### TASK GOAL
Search the records below for "ghost" and copy every line it turns up in.

### EXERCISE INPUTS
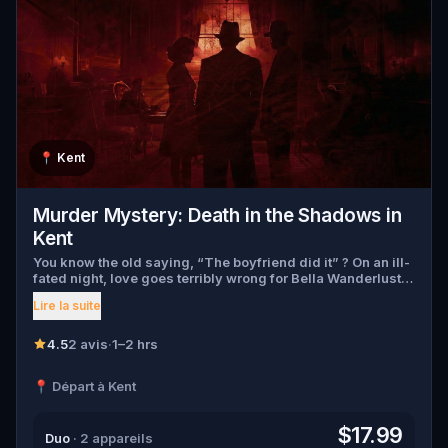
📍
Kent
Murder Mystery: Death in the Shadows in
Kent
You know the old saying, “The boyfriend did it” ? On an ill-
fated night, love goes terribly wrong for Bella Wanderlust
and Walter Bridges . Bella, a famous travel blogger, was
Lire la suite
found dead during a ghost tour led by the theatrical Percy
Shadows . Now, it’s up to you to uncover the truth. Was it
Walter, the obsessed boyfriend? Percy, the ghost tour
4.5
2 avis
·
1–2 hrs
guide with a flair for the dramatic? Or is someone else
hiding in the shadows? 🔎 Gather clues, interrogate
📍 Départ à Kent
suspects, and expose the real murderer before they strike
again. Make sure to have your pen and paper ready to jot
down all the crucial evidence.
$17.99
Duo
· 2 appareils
--
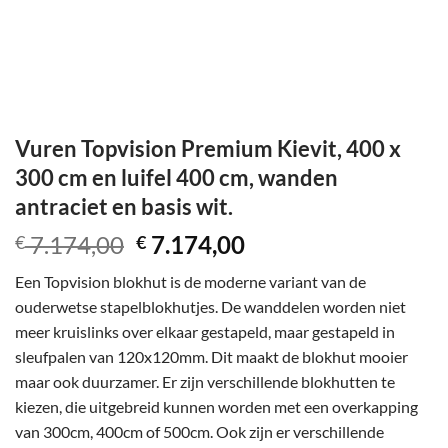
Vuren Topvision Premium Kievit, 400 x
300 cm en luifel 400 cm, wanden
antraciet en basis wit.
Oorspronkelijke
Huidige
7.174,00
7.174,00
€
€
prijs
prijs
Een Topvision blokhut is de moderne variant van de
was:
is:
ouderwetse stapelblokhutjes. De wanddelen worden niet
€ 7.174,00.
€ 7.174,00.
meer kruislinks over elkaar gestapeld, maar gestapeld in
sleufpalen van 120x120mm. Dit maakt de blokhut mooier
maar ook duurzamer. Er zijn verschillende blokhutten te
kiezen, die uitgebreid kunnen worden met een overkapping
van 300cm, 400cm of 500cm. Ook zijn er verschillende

### ANSWER BOX
found dead during a ghost tour led by the theatrical Percy
Walter, the obsessed boyfriend? Percy, the ghost tour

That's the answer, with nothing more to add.